W3C Standards for Contacts and Calenders
Posted by Brian Kelly (UK Web Focus) on 27 December 2010
I have to admit that I thought that standards for contacts and calendar entries had been established ages ago. However the W3C’s Device APIs and Policy Working Group has been set up in order to “create client-side APIs that enable the development of Web Applications and Web Widgets that interact with devices services such as Calendar, Contacts, Camera, etc.“
“This specification defines the concept of a user’s unified address book – where address book data may be sourced from a plurality of sources – both online and locally. This specification then defines the interfaces on which third party applications can access a user’s unified address book, with explicit user permission and filtering.
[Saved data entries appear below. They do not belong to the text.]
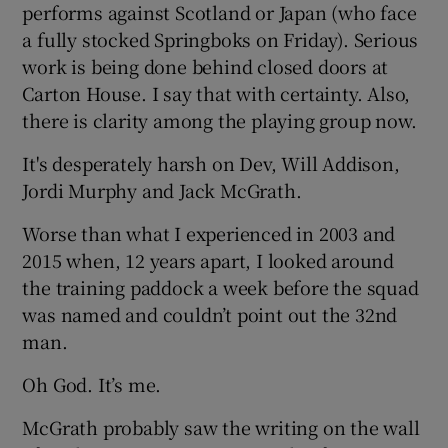
performs against Scotland or Japan (who face
a fully stocked Springboks on Friday). Serious
work is being done behind closed doors at
Carton House. I say that with certainty. Also,
there is clarity among the playing group now.
It's desperately harsh on Dev, Will Addison,
Jordi Murphy and Jack McGrath.
Worse than what I experienced in 2003 and
2015 when, 12 years apart, I looked around
the training paddock a week before the squad
was named and couldn’t point out the 32nd
man.
Oh God. It’s me.
McGrath probably saw the writing on the wall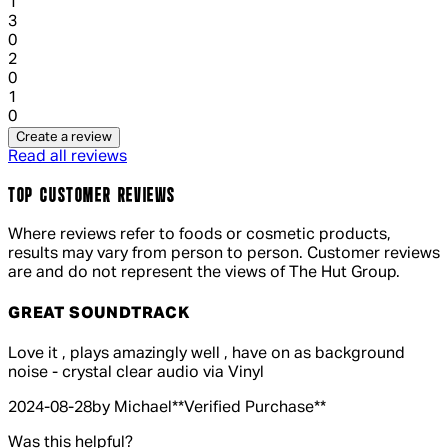
1
1 out of 1 stars, 1 reviews
3
0
1 out of 1 stars, 1 reviews
2
0
1 out of 1 stars, 1 reviews
1
0
Create a review
Read all reviews
TOP CUSTOMER REVIEWS
Where reviews refer to foods or cosmetic products,
results may vary from person to person. Customer reviews
are and do not represent the views of The Hut Group.
GREAT SOUNDTRACK
4 out of 4 stars, 5 reviews
Love it , plays amazingly well , have on as background
noise - crystal clear audio via Vinyl
2024-08-28
by Michael
**
Verified Purchase
**
Was this helpful?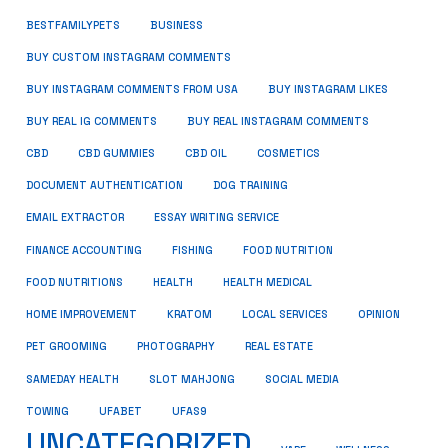
BUSINESS
BESTFAMILYPETS
BUY CUSTOM INSTAGRAM COMMENTS
BUY INSTAGRAM COMMENTS FROM USA
BUY INSTAGRAM LIKES
BUY REAL IG COMMENTS
BUY REAL INSTAGRAM COMMENTS
CBD
CBD GUMMIES
CBD OIL
COSMETICS
DOCUMENT AUTHENTICATION
DOG TRAINING
EMAIL EXTRACTOR
ESSAY WRITING SERVICE
FISHING
FINANCE ACCOUNTING
FOOD NUTRITION
FOOD NUTRITIONS
HEALTH
HEALTH MEDICAL
HOME IMPROVEMENT
KRATOM
LOCAL SERVICES
OPINION
PET GROOMING
PHOTOGRAPHY
REAL ESTATE
SOCIAL MEDIA
SAMEDAY HEALTH
SLOT MAHJONG
TOWING
UFABET
UFAS9
UNCATEGORIZED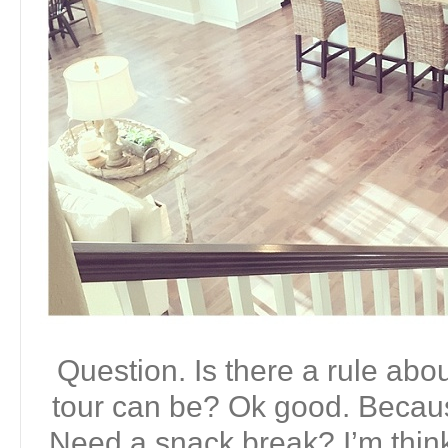
Question. Is there a rule ab
tour can be? Ok good. Becaus
Need a snack break? I’m thin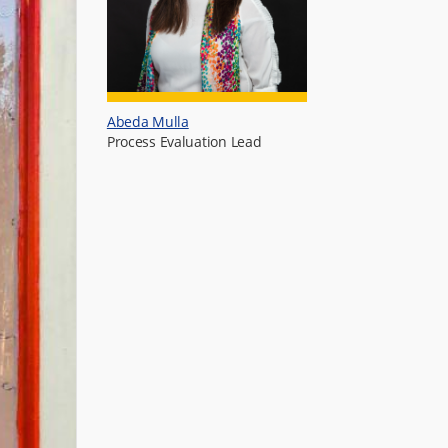
Abeda Mulla
Process Evaluation Lead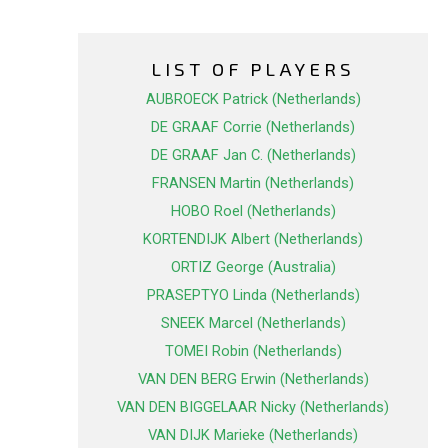
LIST OF PLAYERS
AUBROECK Patrick (Netherlands)
DE GRAAF Corrie (Netherlands)
DE GRAAF Jan C. (Netherlands)
FRANSEN Martin (Netherlands)
HOBO Roel (Netherlands)
KORTENDIJK Albert (Netherlands)
ORTIZ George (Australia)
PRASEPTYO Linda (Netherlands)
SNEEK Marcel (Netherlands)
TOMEI Robin (Netherlands)
VAN DEN BERG Erwin (Netherlands)
VAN DEN BIGGELAAR Nicky (Netherlands)
VAN DIJK Marieke (Netherlands)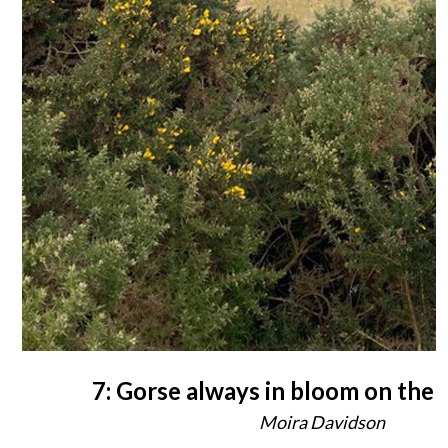
7: Gorse always in bloom on the B
Moira Davidson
The focus of this data sharing is on making the user aware of the data that they will share and putting them at the center of the data sharing process; free to select both the extent to which they share their address book information and the ability to restrict which pieces of information related to which contact gets shared.“
Other work in the area includes the following draft specification:
- The Calendar API which was published back in February 2010.
- HTML Media Capture which was published in September 2010.
- Media Capture API (programmatic access to camera/microphone) which was published in September 2010.
- Messaging (SMS, MMS, emails) which was published in August 2010.
- Systems info and events (CPU, network, etc.) which was published in February 2010.
- Permissions for Device API Access which was published in October 2010.
- Gallery API which was published in November 2010.
- Application Launcher API which was published in November 2010.
Note that the URIs for the latest version of the a number of these draft specifications seem misleading. For example the URI for the Calendar API is stated as being http://www.w3.org/TR/calendar-api/ though this link is currently broken, with the resource actually hosted on the W3C’s development server at http://dev.w3.org/2009/dap/calendar/. Similarly the URL for The Application Launcher API is stated as being http://www.w3.org/TR/app-launcher/ though this link is currently broken, with the resource actually hosted on the W3C’s development server at http://dev.w3.org/2009/dap/app-launcher/. This may be because these are editor’s draft and the URIs for the published versions are place-holders – but for me this is an error, and one that is surprising for the W3C which places great emphasis on the importance of functioning URIs.